Um welche Notizen Simone Weils handelt es sich? In drei Schritten hielt die damals 32jährige Philosophin fest: “Begriff des Hebels auf das innere Leben angewandt (dem Begriff der Energie entsprechend). – Wenn kein Hebel da ist, verändert man auf der gleichen Ebene, anstatt in Richtung auf einen grösseren Wert umzugestalten. Hebel und Blindenstock[1].” Etwas weiter: “Zusätzliche (ausserhalb der lebenswichtigen) und unstete Energie, Schlüssel zum menschlichen Leben. (Wenn man will, kann man sie als sexuelle bezeichnen). (…) Verhältnis zum Gegenstand. Hebel.
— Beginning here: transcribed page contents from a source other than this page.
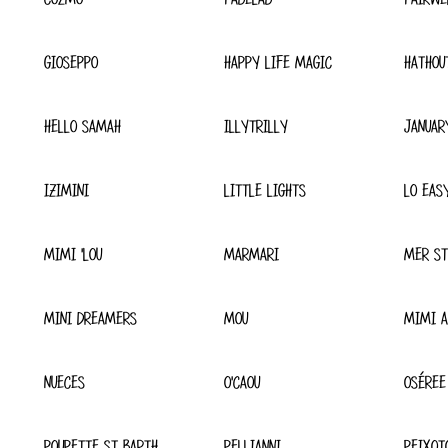
GIOSEPPO
HAPPY LIFE MAGIC
HATHOU
HELLO SAMAH
ILLYTRILLY
JANUAR
IZIMINI
LITTLE LIGHTS
LO EAS
MIMI 'LOU
MARMARI
MER ST
MINI DREAMERS
MOU
MIMI A
NUECES
O'CAOU
OSÉREE
POUPETTE ST BARTH
PELLIANNI
PEIXOT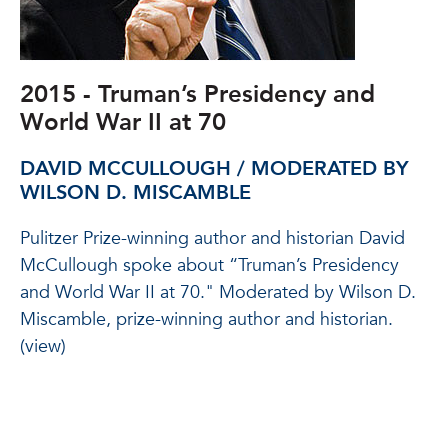
2015 - Truman’s Presidency and
World War II at 70
DAVID MCCULLOUGH / MODERATED BY
WILSON D. MISCAMBLE
Pulitzer Prize-winning author and historian David
McCullough spoke about “Truman’s Presidency
and World War II at 70." Moderated by Wilson D.
Miscamble, prize-winning author and historian.
(view)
Wie verlagert man sie?[2] Dann, wiederum zwei Seiten weiter: “Selber durch seine Handlungen einen Schirm (einen weiteren Schirm) zwischen sich und der Wirklichkeit schaffen. Wie funktioniert das? – Oder, im Gegenteil, Handlungen, die wie Hebel zu mehr Wirklichkeit sind. Wie funktioniert das?[3] (Zu ergänzen ist, dass sie an einer anderen Stelle in den “Cahiers” Freude als “Gefühl für die Wirklichkeit”, Traurigkeit als “Mangel an Wirklichkeit” definiert).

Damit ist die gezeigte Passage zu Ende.